# **Generating the Word Embeddings for users across Fifteen Subreddits**

This notebook considers 15 subreddits. For each user in a subreddit, it calculates the mean word embedding from all his comments. Then it calculates it generates the cosine similarity of language use between user pairs.

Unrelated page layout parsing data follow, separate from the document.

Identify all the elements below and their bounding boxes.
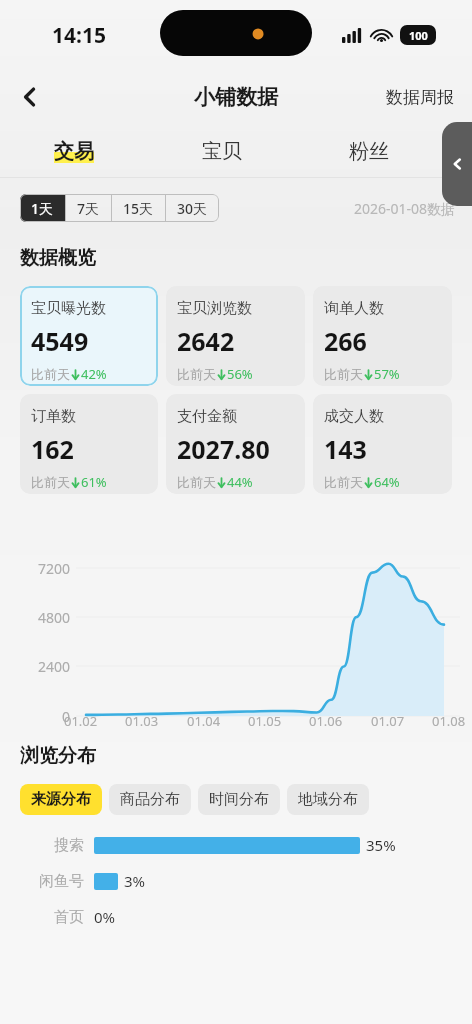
staticText: 数据概览	[20, 246, 96, 270]
button[interactable]: 宝贝曝光数	[20, 286, 158, 386]
button[interactable]: Expand side panel	[442, 122, 472, 206]
button[interactable]: 支付金额	[166, 394, 305, 494]
button[interactable]: 交易	[0, 124, 148, 178]
staticText: 粉丝	[349, 139, 389, 164]
staticText: 42%	[81, 365, 107, 383]
staticText: 4549	[31, 324, 89, 358]
staticText: 01.02	[64, 712, 98, 730]
staticText: 0%	[94, 907, 116, 927]
staticText: 64%	[374, 473, 400, 491]
staticText: 100	[409, 28, 428, 43]
staticText: 1天	[31, 199, 54, 218]
staticText: 首页	[20, 908, 84, 927]
staticText: 宝贝	[202, 139, 242, 164]
staticText: 35%	[366, 835, 396, 855]
staticText: 30天	[177, 199, 208, 218]
staticText: 支付金额	[177, 407, 237, 426]
staticText: 7200	[0, 559, 70, 578]
button[interactable]: 7天	[66, 194, 111, 222]
button[interactable]: 15天	[112, 194, 165, 222]
button[interactable]: 宝贝浏览数	[166, 286, 305, 386]
staticText: 2027.80	[177, 432, 270, 466]
button[interactable]: 时间分布	[198, 784, 280, 815]
staticText: 2642	[177, 324, 235, 358]
staticText: 14:15	[52, 21, 106, 50]
staticText: 0	[0, 707, 70, 726]
button[interactable]: 数据周报	[378, 79, 462, 116]
button[interactable]: 成交人数	[313, 394, 452, 494]
button[interactable]: 订单数	[20, 394, 158, 494]
button[interactable]: 地域分布	[287, 784, 369, 815]
staticText: 01.06	[309, 712, 343, 730]
staticText: 7天	[77, 199, 100, 218]
staticText: 143	[324, 432, 367, 466]
staticText: 44%	[227, 473, 253, 491]
staticText: 小铺数据	[194, 84, 278, 110]
staticText: 宝贝曝光数	[31, 299, 106, 318]
staticText: 时间分布	[209, 790, 269, 809]
button[interactable]: Back	[8, 75, 52, 119]
staticText: 比前天	[324, 366, 363, 382]
button[interactable]: 30天	[166, 194, 219, 222]
staticText: 闲鱼号	[20, 872, 84, 891]
button[interactable]: 宝贝	[148, 124, 295, 178]
staticText: 比前天	[177, 366, 216, 382]
staticText: 61%	[81, 473, 107, 491]
staticText: 交易	[54, 139, 94, 164]
staticText: 来源分布	[31, 790, 91, 809]
staticText: 比前天	[324, 474, 363, 490]
staticText: 56%	[227, 365, 253, 383]
staticText: 商品分布	[120, 790, 180, 809]
staticText: 266	[324, 324, 367, 358]
staticText: 成交人数	[324, 407, 384, 426]
staticText: 搜索	[20, 836, 84, 855]
staticText: 订单数	[31, 407, 76, 426]
staticText: 162	[31, 432, 74, 466]
staticText: 2026-01-08数据	[354, 199, 456, 218]
staticText: 01.08	[432, 712, 466, 730]
staticText: 浏览分布	[20, 744, 96, 768]
staticText: 地域分布	[298, 790, 358, 809]
staticText: 询单人数	[324, 299, 384, 318]
button[interactable]: 1天	[20, 194, 65, 222]
button[interactable]: 询单人数	[313, 286, 452, 386]
staticText: 01.03	[125, 712, 159, 730]
button[interactable]: 来源分布	[20, 784, 102, 815]
staticText: 01.05	[248, 712, 282, 730]
staticText: 01.04	[187, 712, 221, 730]
button[interactable]: 商品分布	[109, 784, 191, 815]
staticText: 57%	[374, 365, 400, 383]
staticText: 比前天	[177, 474, 216, 490]
staticText: 宝贝浏览数	[177, 299, 252, 318]
staticText: 2400	[0, 657, 70, 676]
staticText: 4800	[0, 608, 70, 627]
staticText: 比前天	[31, 366, 70, 382]
staticText: 数据周报	[386, 87, 454, 108]
staticText: 比前天	[31, 474, 70, 490]
staticText: 3%	[124, 871, 146, 891]
staticText: 01.07	[371, 712, 405, 730]
button[interactable]: 粉丝	[295, 124, 442, 178]
staticText: 15天	[123, 199, 154, 218]
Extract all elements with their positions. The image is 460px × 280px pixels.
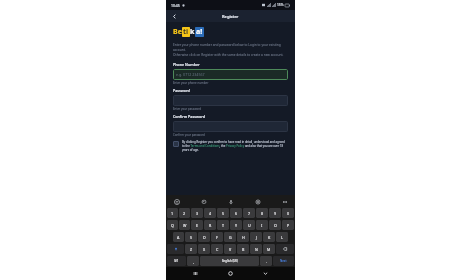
button[interactable]: Emoji <box>172 197 181 206</box>
button[interactable]: 6 <box>230 208 242 218</box>
staticText: 0 <box>287 211 290 216</box>
button[interactable]: E <box>191 220 203 230</box>
staticText: Enter your phone number and password bel… <box>173 43 288 57</box>
button[interactable]: !#1 <box>167 256 186 266</box>
staticText: Confirm your password <box>173 133 205 137</box>
staticText: O <box>274 223 277 228</box>
staticText: Phone Number <box>173 62 200 67</box>
button[interactable]: C <box>211 244 223 254</box>
staticText: W <box>183 223 187 228</box>
button[interactable]: Z <box>185 244 197 254</box>
button[interactable]: Stickers <box>199 197 208 206</box>
staticText: Q <box>171 223 174 228</box>
staticText: . <box>266 259 267 264</box>
staticText: M <box>267 247 271 252</box>
staticText: H <box>242 235 245 240</box>
staticText: G <box>229 235 232 240</box>
button[interactable]: K <box>263 232 275 242</box>
button[interactable]: T <box>217 220 229 230</box>
button[interactable]: 3 <box>191 208 203 218</box>
button[interactable] <box>173 95 288 106</box>
staticText: Enter your phone number <box>173 81 209 85</box>
button[interactable]: By clicking Register you confirm to have… <box>173 140 288 152</box>
staticText: 15% <box>277 3 284 7</box>
staticText: Enter your password <box>173 107 202 111</box>
button[interactable]: Backspace <box>276 244 294 254</box>
staticText: 3 <box>196 211 199 216</box>
staticText: P <box>287 223 290 228</box>
button[interactable]: B <box>237 244 249 254</box>
button[interactable]: W <box>179 220 190 230</box>
button[interactable]: O <box>269 220 281 230</box>
button[interactable]: U <box>243 220 255 230</box>
staticText: Next <box>280 259 287 263</box>
button[interactable]: Settings <box>253 197 262 206</box>
staticText: V <box>229 247 232 252</box>
button[interactable]: Shift <box>167 244 184 254</box>
staticText: N <box>255 247 258 252</box>
button[interactable]: 2 <box>179 208 190 218</box>
staticText: ti <box>183 27 189 37</box>
button[interactable]: Voice input <box>226 197 235 206</box>
button[interactable]: I <box>256 220 268 230</box>
staticText: D <box>203 235 206 240</box>
button[interactable]: G <box>224 232 236 242</box>
button[interactable]: P <box>282 220 294 230</box>
staticText: E <box>196 223 198 228</box>
button[interactable]: Q <box>167 220 178 230</box>
button[interactable]: N <box>250 244 262 254</box>
button[interactable]: 1 <box>167 208 178 218</box>
button[interactable] <box>173 121 288 132</box>
button[interactable]: 0 <box>282 208 294 218</box>
button[interactable]: R <box>204 220 216 230</box>
button[interactable]: V <box>224 244 236 254</box>
button[interactable]: 5 <box>217 208 229 218</box>
staticText: L <box>281 235 283 240</box>
button[interactable]: Hide keyboard <box>260 268 271 279</box>
staticText: I <box>261 223 263 228</box>
staticText: a! <box>196 27 203 37</box>
button[interactable]: 4 <box>204 208 216 218</box>
button[interactable]: F <box>211 232 223 242</box>
button[interactable]: 8 <box>256 208 268 218</box>
button[interactable]: , <box>187 256 199 266</box>
staticText: 4 <box>209 211 212 216</box>
staticText: 9 <box>274 211 277 216</box>
staticText: F <box>216 235 218 240</box>
button[interactable]: Next <box>273 256 294 266</box>
button[interactable]: e.g. 0712 234567 <box>173 69 288 80</box>
button[interactable]: H <box>237 232 249 242</box>
staticText: X <box>203 247 206 252</box>
staticText: Y <box>235 223 238 228</box>
staticText: C <box>216 247 219 252</box>
staticText: 6 <box>235 211 238 216</box>
staticText: J <box>256 235 257 240</box>
button[interactable]: . <box>260 256 272 266</box>
staticText: !#1 <box>174 259 179 263</box>
button[interactable]: Back <box>169 11 179 21</box>
staticText: U <box>248 223 251 228</box>
button[interactable]: M <box>263 244 275 254</box>
staticText: S <box>190 235 192 240</box>
staticText: A <box>177 235 180 240</box>
button[interactable]: J <box>250 232 262 242</box>
button[interactable]: L <box>276 232 288 242</box>
button[interactable]: Home <box>225 268 236 279</box>
staticText: By clicking Register you confirm to have… <box>182 140 288 152</box>
staticText: Password <box>173 88 190 93</box>
button[interactable]: English (UK) <box>200 256 259 266</box>
button[interactable]: Y <box>230 220 242 230</box>
button[interactable]: D <box>198 232 210 242</box>
staticText: T <box>222 223 224 228</box>
button[interactable]: Recent apps <box>190 268 201 279</box>
staticText: B <box>242 247 245 252</box>
button[interactable]: More options <box>280 197 289 206</box>
button[interactable]: 7 <box>243 208 255 218</box>
button[interactable]: S <box>185 232 197 242</box>
button[interactable]: A <box>173 232 184 242</box>
button[interactable]: X <box>198 244 210 254</box>
staticText: 5 <box>222 211 225 216</box>
staticText: , <box>193 259 194 264</box>
button[interactable]: 9 <box>269 208 281 218</box>
staticText: R <box>209 223 212 228</box>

This notebook uses the SentenceBert.


---

**Part 1: Reading the data**<br>
**Part 2: Generate the word embeddings** <br>
  Generate word embedding for every commnent, and then take the mean for every user. This embedding represents his language usage on the reddit platform.<br>
**Part 3: Find Cultural Similarity between user pairs**<br>
  For every user pair, find the cosine similarity between their word embeddings<br>

---

.


.


---
# **Part 1: Reading the data**

In this section, I have read the 15 subreddits.

---
.

Check if cuda is being used

In [1]:
import torch
if torch.cuda.is_available():
    device_name = torch.device("cuda")
else:
    device_name = torch.device('cpu')
print("Using {}.".format(device_name))

Using cuda.


Connect to drive

In [2]:
from google.colab import drive
drive.mount('/content/gdrive')

Mounted at /content/gdrive


In [3]:
import pandas as pd
data_fifteen_subreddits = pd.read_csv('/content/gdrive/MyDrive/Colab Notebooks/reddit_project/data_fifteen_subreddits.csv', low_memory=False)
print(len(data_fifteen_subreddits)) #length of data = 107352
print(len(pd.unique(data_fifteen_subreddits['subreddit_id']))) #number of subreddits considered = 16 #but is 15
print(len(pd.unique(data_fifteen_subreddits['id']))) #unique number of comments = , the data is at the comment level =
print(len(pd.unique(data_fifteen_subreddits['parent_id']))) #number of parent nodes =
print(len(pd.unique(data_fifteen_subreddits['link_id']))) #number of submissions =
print(len(data_fifteen_subreddits.columns))
print(pd.unique(data_fifteen_subreddits['subreddit_id'])) #there are fifteen unique subreddits, the nana rows are ignored

107352
16
107351
50325
6156
17
['t5_22i0' 't5_2r2jt' 't5_3deqz' 't5_2sjgc' 't5_2scss' 't5_2r4oc'
 't5_2wm0g' 't5_2qmpb' 't5_2vbli' 't5_2qhwp' 't5_2qh33' 't5_2ror6'
 't5_2sgoq' 't5_2qm35' 't5_2qo4s' nan]


---
# **Part 2: Generate the word embeddings**

In this section, I have read the 15 subreddits. Generate word embedding for every commnent, and then take the mean for every user. This embedding represents his language usage on the reddit platform.

---
.

Import libraries

In [6]:
!pip install -U sentence-transformers
# load tqdm
!pip install --force https://github.com/chengs/tqdm/archive/colab.zip
!pip install swifter

Collecting sentence-transformers
  Downloading sentence-transformers-2.2.2.tar.gz (85 kB)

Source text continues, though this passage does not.